Pandher’s efforts have been wide-ranging, including providing arts mentorship opportunities through the SONG Creative Mentorship Association of Greater Vancouver and mental health advocacy through the South Asian Youth Mental Health Ambassadors Program.
Pandher, an elementary school teacher in Surrey and a former school trustee in Burnaby, said receiving the award was a privilege and a responsibility. He noted his anti-racism work is “inseparable” from his work in the school system.
“Racism and hatred are learned, and they can be unlearned,” he said.
New Westminster resident Harbhajan Singh Atwal earned an honourable mention in the same category for his work to unite people of different cultures and religions and his commitment to volunteering.
Another Burnaby resident, Mengdie Wang, was recognized with the Emerging Leader Award for her work in addressing anti-Chinese racism, breaking down stigma for international students and supporting people facing homelessness through volunteer work in the community.
“I have to say that I cannot do it just by myself.

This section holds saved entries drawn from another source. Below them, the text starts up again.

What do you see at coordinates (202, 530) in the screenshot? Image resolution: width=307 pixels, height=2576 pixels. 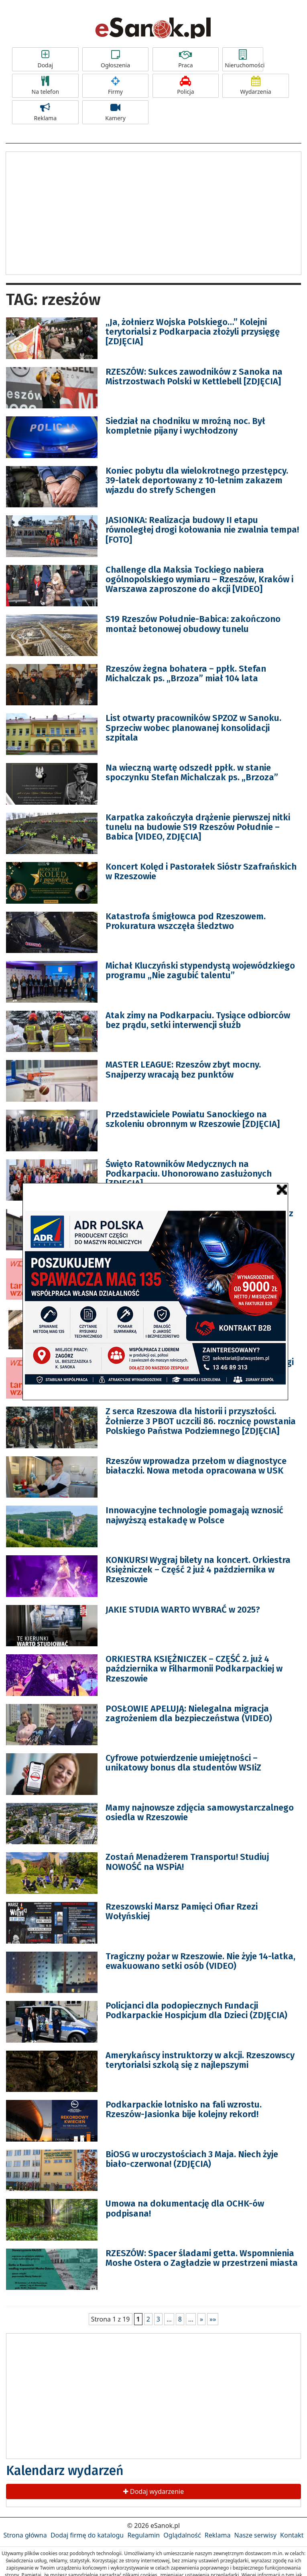 I see `JASIONKA: Realizacja budowy II etapu równoległej drogi kołowania nie zwalnia tempa! [FOTO]` at bounding box center [202, 530].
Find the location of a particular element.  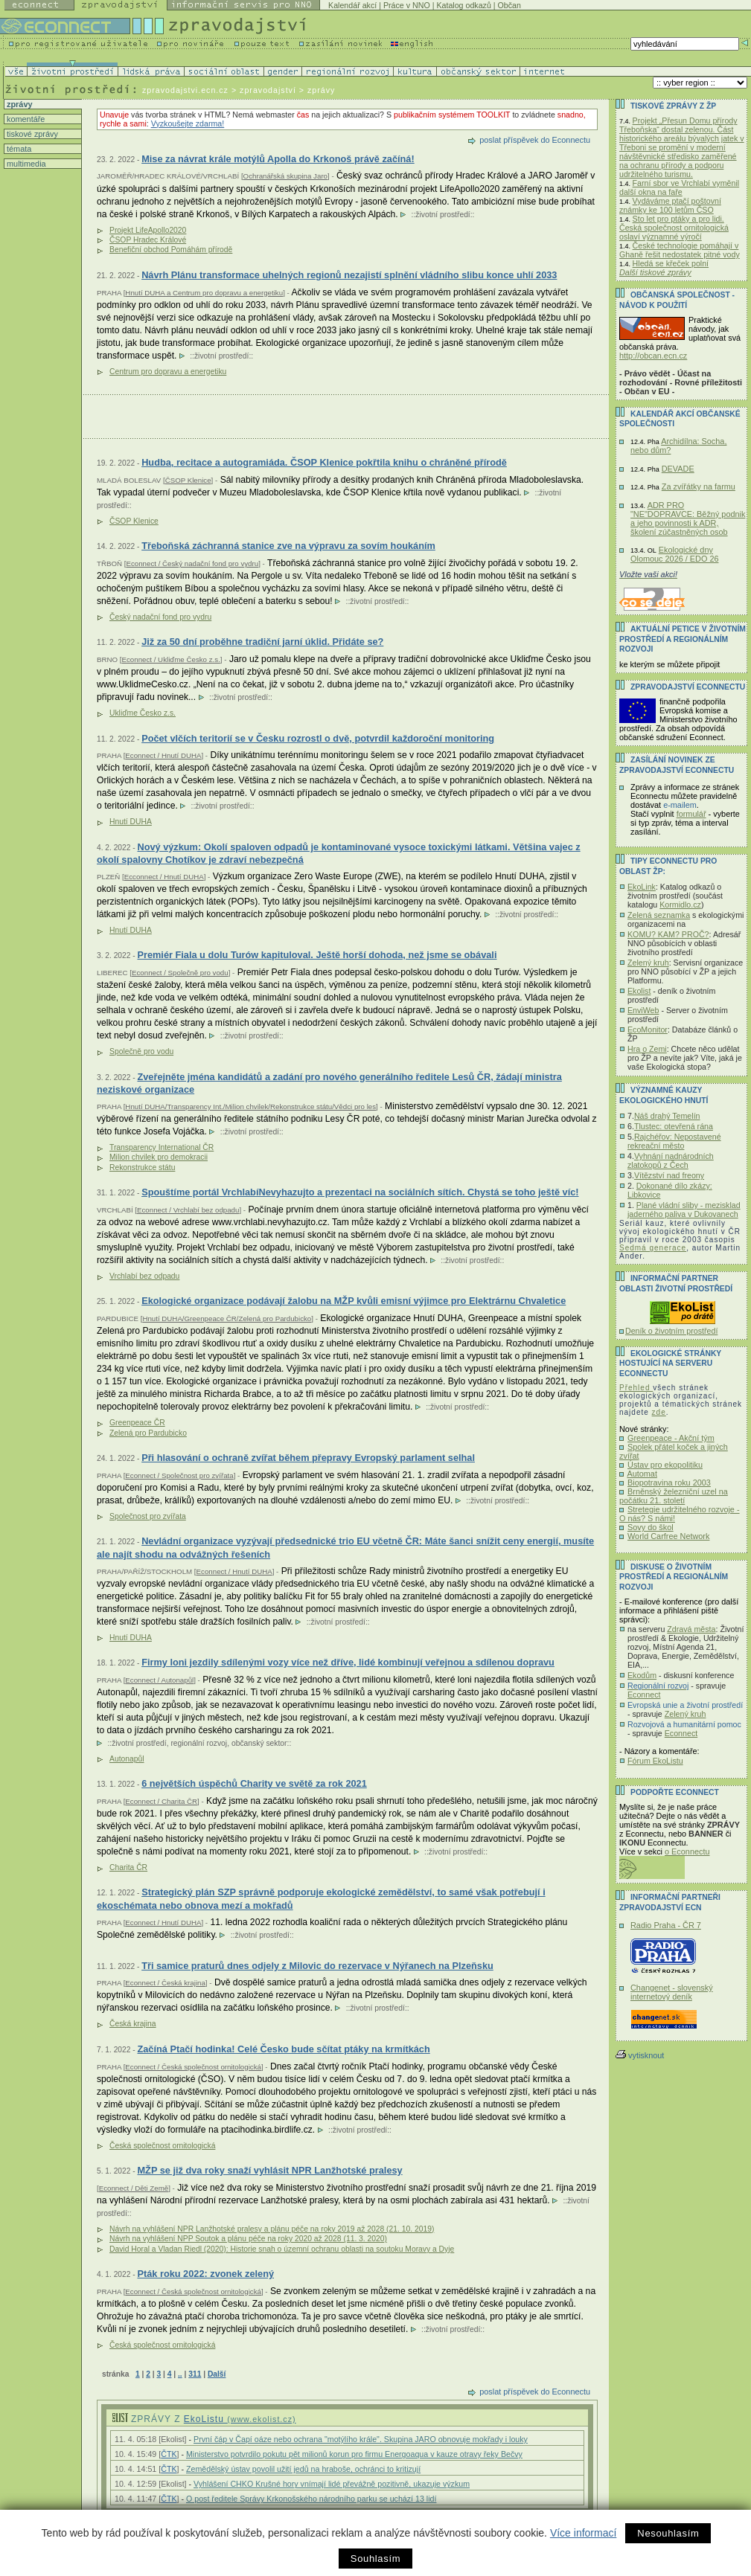 multimedia is located at coordinates (25, 163).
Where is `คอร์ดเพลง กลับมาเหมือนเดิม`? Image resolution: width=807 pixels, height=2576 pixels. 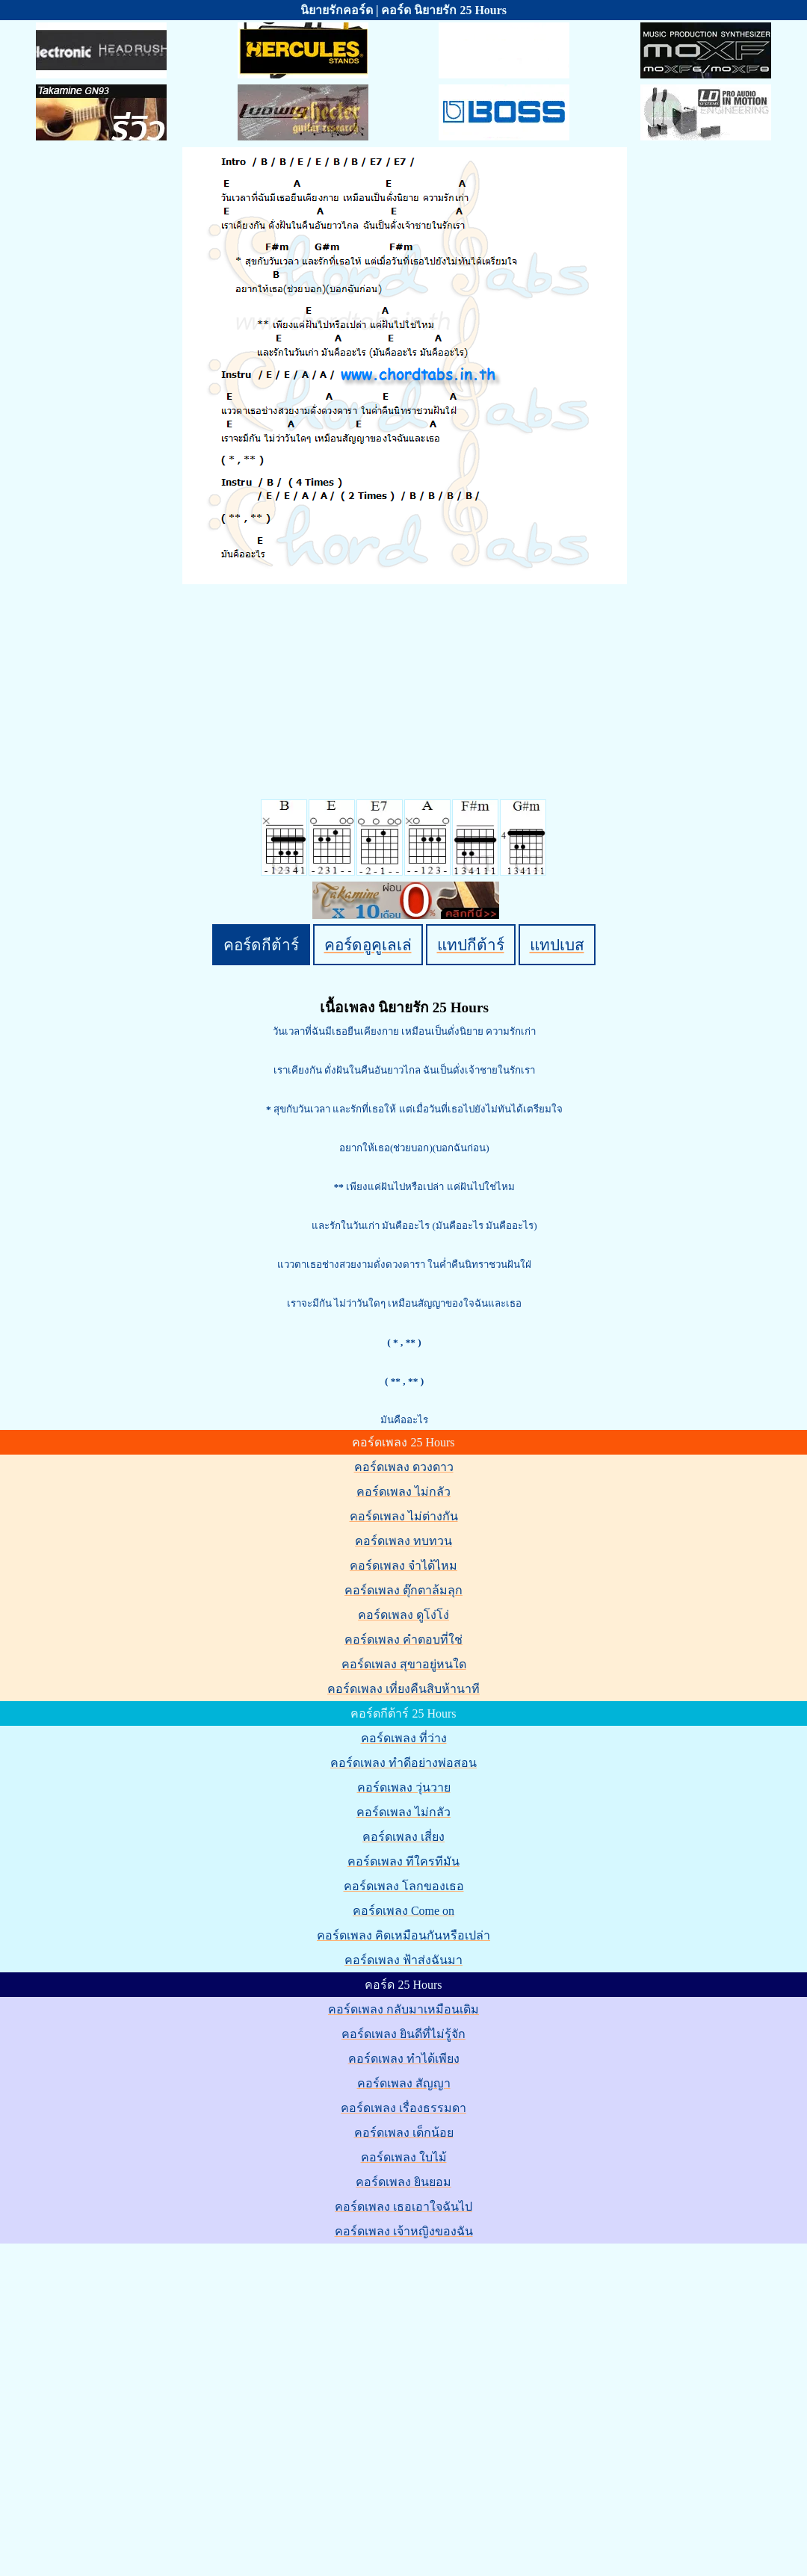 คอร์ดเพลง กลับมาเหมือนเดิม is located at coordinates (403, 2009).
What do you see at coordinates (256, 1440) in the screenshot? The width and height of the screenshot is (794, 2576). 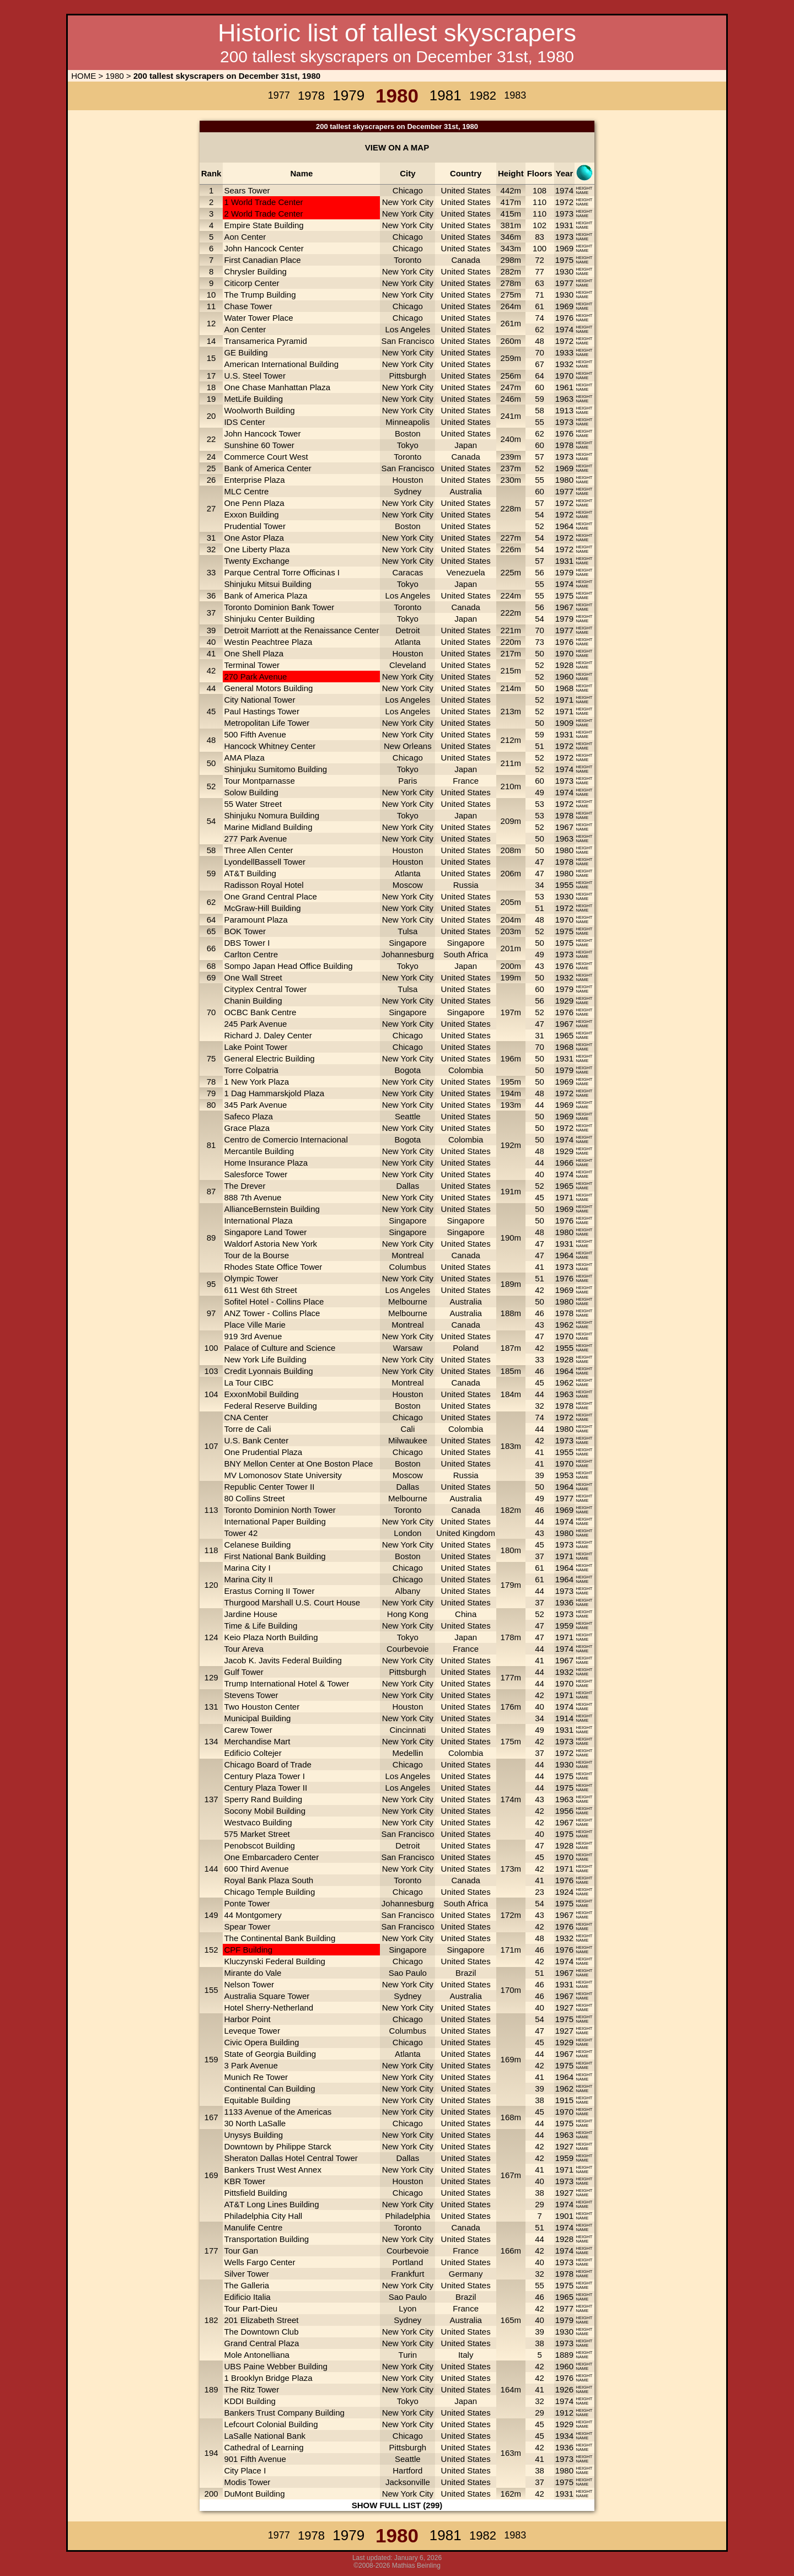 I see `U.S. Bank Center` at bounding box center [256, 1440].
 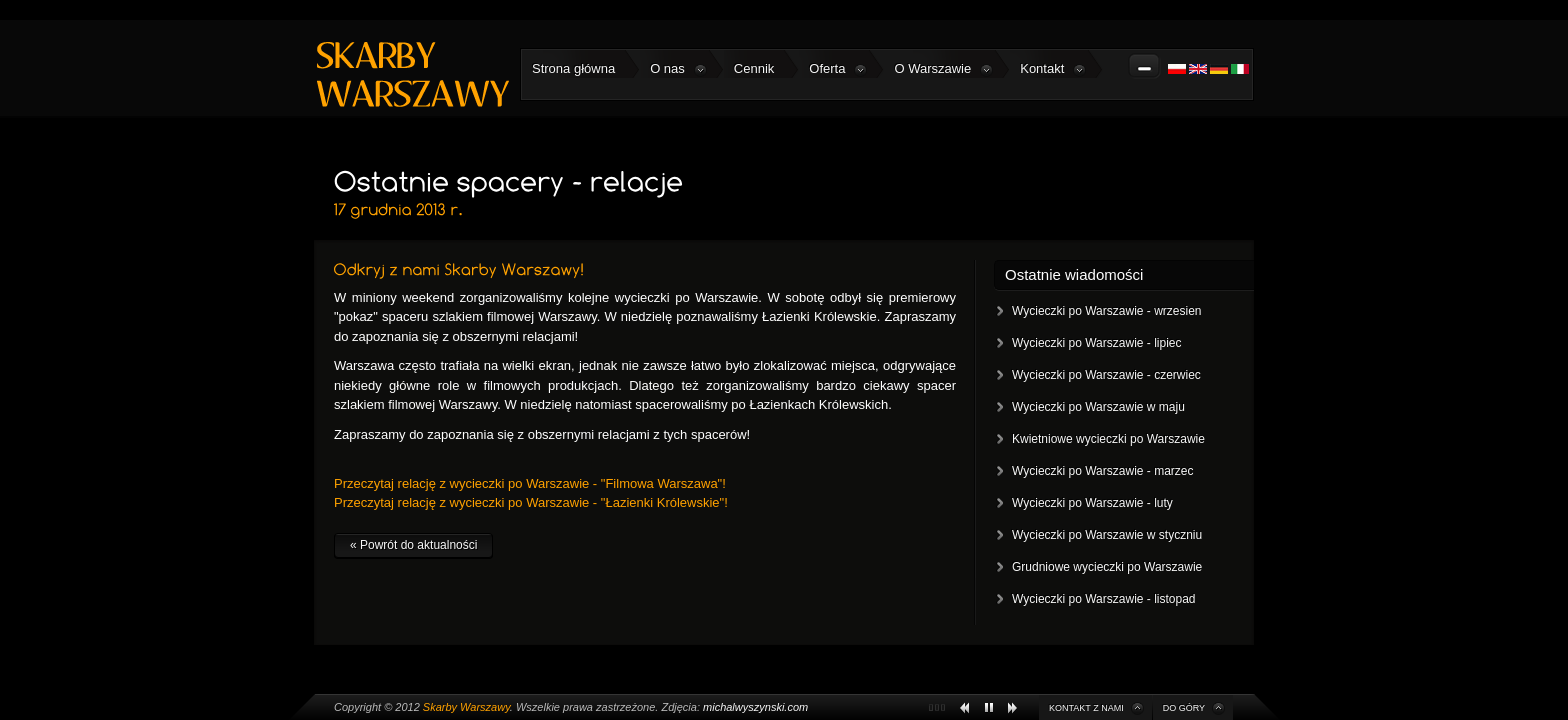 I want to click on Wycieczki po Warszawie - marzec, so click(x=1102, y=471).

It is a team honour,” Wang said, thanking the Tian-Jin Temple for giving her a platform to become a leader over the past five years.
She cited her work with outreach programs on Vancouver’s Downtown Eastside as being particularly meaningful in her own journey.
“We are all the same people,” she said. “We are all contributing to the community and we should not treat people differently because of the colour of their skin, the clothes they wear, their socioeconomic status, or whether they’re located on Vancouver’s Downtown Eastside or not.”
Wang’s award comes along with a $5,000 grant to be donated to the organization of her choice. That money will go towards the Chinese Taoism Kuan-Kung Association in Canada.
Nominations for the awards were submitted by members of the public through an open call.
All nominees were invited to the virtual award ceremony and received a certificate for their nomination. Among those nominees was New Westminster city councillor Nadine Nakagawa.